Permission to reprint original essay as published by ABC on-line, 13th June 2019.
Most people are shocked when I say that a Tasmanian Liberal Government has created more Indigenous rights in five years than the previous government did in 15 years.
The recent announcement that a dual-naming policy will allow Aboriginal names to be used over geographic features and places is just the latest example.
Would you also be aware that Tasmania’s constitution was amended in 2016 to acknowledge our First Peoples as traditional owners in only 23 months, from raising the very idea to the Governor’s Royal Assent?
What about the establishment of Tasmania’s first joint management plan over a protected area, the Tasmanian Wilderness World Heritage Area or TWWHA country, judged by the World Heritage Committee’s mission report to exceed consultation and inclusion standards?
How about a globally unique Indigenous education curriculum — The Orb — that is a public-access, web-based platform to bring Indigenous knowledge and peoples into the home and classroom?
Or the removal of discrimination from the Act that governs cultural heritage (and institution of the largest fines in Australian for damage to sites)?
But perhaps you knew that the Premier dedicated the entirety of his 2016 Australia Day address to Aboriginal Tasmanian issues or that the Governor is helping to make good an agreement that is almost 190 years old for relations between Aboriginal and other Tasmanians — one of peace, security and belonging and underpinned by the first lands right call in Australia?
No, haven’t heard these things? I do not blame you.
We decided to try a non-confrontational approach to create this social shift. It did not make the news but it did deliver results.
We used love — real revolutionary love — to make Tasmanian society richer, fairer and more meaningful.
‘I did not exist’
I am Aboriginal Tasmanian and before our constitution was amended I did not exist.
We were globally declared “extinct” as a peoples upon the death of our countrywoman, Trucanini, in 1876.
Photo: Trucanini (1866): when she died a decade later Aboriginal Tasmanians were wrongfully declared “extinct”.
(Photographer: C.A.Woolley, Collection: Tasmanian Museum and Art Gallery (Q177.2))
Yet, in 2014, it was through a small group of our peoples, including Elders, that we began to repair this trauma of non-being by declaring love.
We thanked the Government for their discrimination, their exile and their dispossession, and we love-bombed the Tasmanian Government.
We did this while recognising that our governance relationship is a violent one, but we saw a future of healthy families, functional communities and deep, respectful relations between all Tasmanians.
Through love we desired to reset the relationship and create a vibrant and vital Aboriginal Tasmanian identity that is welcoming of new governance relationships.
We understood that Indigenous leadership was necessary for our genuine inclusion, where Aboriginal Tasmanian gains did not come at the expense of any other person or group.
Instead, mutual benefit has been the key to rapidly developing a suite of rights that is unlike any other in Australia.

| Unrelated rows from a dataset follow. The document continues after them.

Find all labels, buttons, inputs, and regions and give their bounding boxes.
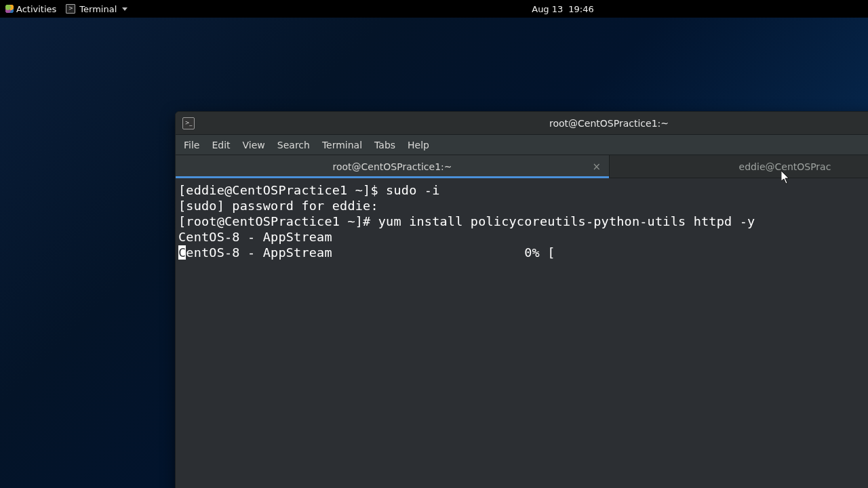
menu-terminal[interactable]: Terminal (322, 140, 362, 150)
terminal-line: CentOS-8 - AppStream 0% [ ] (178, 245, 868, 260)
app-menu-button[interactable]: Terminal (66, 4, 127, 14)
tab-eddie-label: eddie@CentOSPrac (698, 161, 831, 172)
tab-root-label: root@CentOSPractice1:~ (333, 161, 452, 172)
menu-help[interactable]: Help (408, 140, 429, 150)
terminal-line-rest: entOS-8 - AppStream 0% [ ] (186, 245, 868, 260)
terminal-line: [eddie@CentOSPractice1 ~]$ sudo -i (178, 182, 868, 198)
terminal-menubar: File Edit View Search Terminal Tabs Help (176, 135, 868, 155)
terminal-line: [sudo] password for eddie: (178, 198, 868, 214)
menu-file[interactable]: File (184, 140, 199, 150)
activities-button[interactable]: Activities (5, 4, 56, 14)
window-title: root@CentOSPractice1:~ (427, 118, 669, 129)
panel-time: 19:46 (568, 4, 593, 14)
menu-edit[interactable]: Edit (212, 140, 230, 150)
panel-left-group: Activities Terminal (0, 4, 127, 14)
terminal-window-icon (182, 117, 195, 129)
terminal-cursor: C (178, 245, 186, 260)
terminal-output[interactable]: [eddie@CentOSPractice1 ~]$ sudo -i[sudo]… (176, 178, 868, 488)
terminal-line: [root@CentOSPractice1 ~]# yum install po… (178, 214, 868, 229)
panel-date: Aug 13 (532, 4, 563, 14)
window-titlebar[interactable]: root@CentOSPractice1:~ (176, 112, 868, 135)
tab-eddie[interactable]: eddie@CentOSPrac (610, 155, 868, 178)
menu-view[interactable]: View (243, 140, 265, 150)
terminal-app-icon (66, 4, 75, 14)
tab-root[interactable]: root@CentOSPractice1:~ × (176, 155, 610, 178)
activities-label: Activities (16, 4, 56, 14)
terminal-line: CentOS-8 - AppStream (178, 229, 868, 245)
centos-logo-icon (5, 5, 14, 13)
app-menu-label: Terminal (79, 4, 117, 14)
menu-tabs[interactable]: Tabs (374, 140, 395, 150)
gnome-top-panel: Activities Terminal Aug 13 19:46 (0, 0, 868, 18)
terminal-window: root@CentOSPractice1:~ File Edit View Se… (175, 111, 868, 488)
terminal-tabbar: root@CentOSPractice1:~ × eddie@CentOSPra… (176, 155, 868, 178)
chevron-down-icon (122, 7, 127, 11)
panel-clock-area[interactable]: Aug 13 19:46 (274, 0, 594, 18)
tab-close-button[interactable]: × (592, 161, 601, 171)
menu-search[interactable]: Search (277, 140, 310, 150)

All Tasmanians have a place in relation to us — the First Peoples of the lands and waters — and we created this remarkable achievement through kinship and reciprocity.
Kinship, to us, means that all Tasmanians are part of our extended families.

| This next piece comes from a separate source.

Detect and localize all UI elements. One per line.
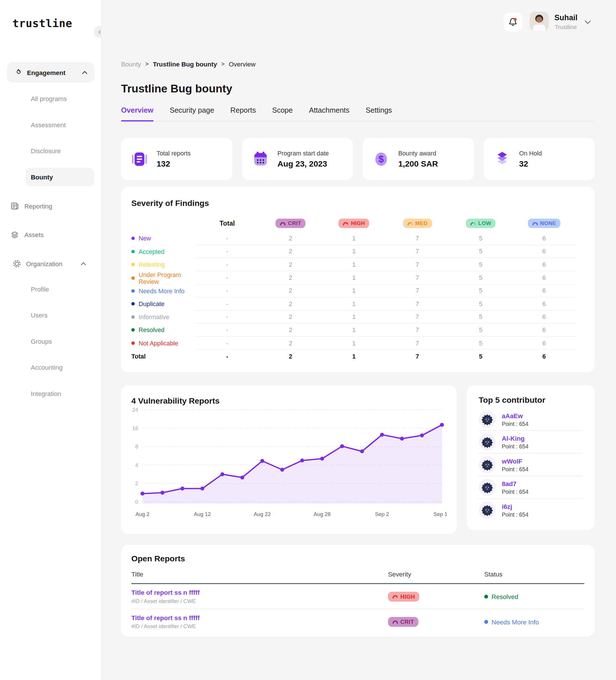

They belong to us and we belong to them. When we are able to extend the cultural strengths and assets of kinship to all Tasmanians, we begin to reduce family violence in our homes and across our broader communities of all Tasmanians.
Open door policy
Sharing palawa kani and Aboriginal culture
Learn a couple of palawa kani words to use every day.
Reset the Relationship was adopted as the title of a 2016 Tasmanian whole-of-government strategy that establishes how we negotiate with each other, rather than solely a prescriptive list of what should be done.

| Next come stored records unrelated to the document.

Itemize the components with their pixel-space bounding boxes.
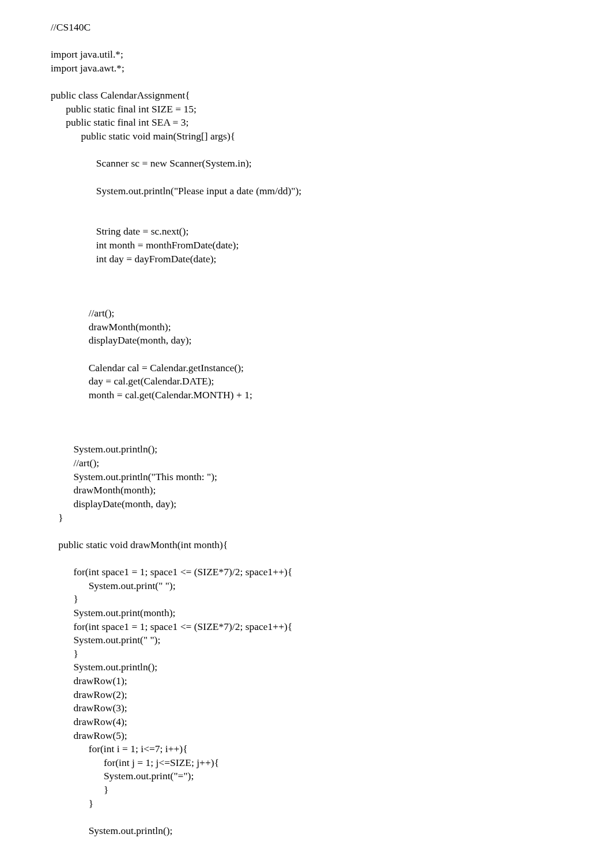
code-line: //art();	[51, 456, 561, 470]
code-line: System.out.print("=");	[51, 769, 561, 783]
code-line: drawRow(5);	[51, 729, 561, 743]
code-line: //CS140C	[51, 21, 561, 35]
code-line: day = cal.get(Calendar.DATE);	[51, 375, 561, 388]
code-line: for(int j = 1; j<=SIZE; j++){	[51, 756, 561, 770]
code-line: displayDate(month, day);	[51, 334, 561, 348]
code-line	[51, 212, 561, 225]
code-line	[51, 429, 561, 443]
code-line	[51, 552, 561, 565]
code-line: int day = dayFromDate(date);	[51, 252, 561, 266]
code-line: import java.awt.*;	[51, 62, 561, 76]
code-line: System.out.println();	[51, 824, 561, 838]
code-line: public static final int SEA = 3;	[51, 116, 561, 130]
code-line: displayDate(month, day);	[51, 497, 561, 511]
code-line: import java.util.*;	[51, 48, 561, 62]
code-line	[51, 76, 561, 89]
code-line: for(int space1 = 1; space1 <= (SIZE*7)/2…	[51, 620, 561, 634]
code-line: System.out.print(month);	[51, 606, 561, 620]
code-line: int month = monthFromDate(date);	[51, 239, 561, 252]
code-line: System.out.println();	[51, 443, 561, 456]
code-line: drawRow(1);	[51, 674, 561, 688]
code-line	[51, 348, 561, 361]
code-line: }	[51, 797, 561, 811]
code-line: System.out.println("This month: ");	[51, 470, 561, 484]
code-line: drawRow(3);	[51, 701, 561, 715]
code-line: drawRow(2);	[51, 688, 561, 702]
code-line: month = cal.get(Calendar.MONTH) + 1;	[51, 388, 561, 402]
code-line: System.out.println();	[51, 661, 561, 674]
code-line	[51, 171, 561, 184]
code-line: }	[51, 783, 561, 797]
code-line: }	[51, 647, 561, 661]
code-line: public static void drawMonth(int month){	[51, 538, 561, 552]
code-document: //CS140C import java.util.*;import java.…	[0, 0, 612, 868]
code-line	[51, 266, 561, 280]
code-line: String date = sc.next();	[51, 225, 561, 239]
code-line: drawMonth(month);	[51, 484, 561, 497]
code-line	[51, 293, 561, 307]
code-line	[51, 35, 561, 48]
code-line: public static final int SIZE = 15;	[51, 103, 561, 116]
code-line: Calendar cal = Calendar.getInstance();	[51, 361, 561, 375]
code-line	[51, 416, 561, 429]
code-line: }	[51, 592, 561, 606]
code-line: System.out.print(" ");	[51, 579, 561, 593]
code-line	[51, 402, 561, 416]
code-line: System.out.println("Please input a date …	[51, 184, 561, 198]
code-line	[51, 144, 561, 157]
code-line: for(int space1 = 1; space1 <= (SIZE*7)/2…	[51, 565, 561, 579]
code-line: public class CalendarAssignment{	[51, 89, 561, 103]
code-line: drawRow(4);	[51, 715, 561, 729]
code-line: //art();	[51, 307, 561, 320]
code-line: System.out.print(" ");	[51, 633, 561, 647]
code-line	[51, 524, 561, 538]
code-line: }	[51, 511, 561, 525]
code-line: Scanner sc = new Scanner(System.in);	[51, 157, 561, 171]
code-line: drawMonth(month);	[51, 320, 561, 334]
code-line: public static void main(String[] args){	[51, 130, 561, 144]
code-line: for(int i = 1; i<=7; i++){	[51, 742, 561, 756]
code-line	[51, 810, 561, 824]
code-line	[51, 198, 561, 212]
code-line	[51, 280, 561, 293]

When we can have a mature relationship based on kinship, then we position ourselves as being reciprocal and work towards mutual benefit in our regions.
Reciprocity does not mean that we compromise on issues; rather we build the foundations that produce multiple and respectful opinions, views and processes.
We grow with each other to improve and expand the range of positive changes, rather than blaming a policy or regulation failure and becoming static.
The Tasmanian Government now has an open-door policy for Aboriginal Tasmanians, where a regular forum is held between departmental and agency heads with multiple Aboriginal Tasmanian organisations to make collective action a centrepiece strategy rather than practising silos in work.
Aboriginal Tasmanian leadership has now become the norm in devising government strategies and benefits, and we know that we are onto something powerful.
What is evident, though, is that when you exist, or come into being away from extinction myths, and are acknowledged for the cultural contributions towards the socio-economic outcomes of a place, then life is reaffirmed as something beautiful and full of love.
Dr Emma Lee is a trawlwulwuy woman from tebrakunna country, north-east Tasmania. She is a research fellow at Swinburne University of Technology, Melbourne.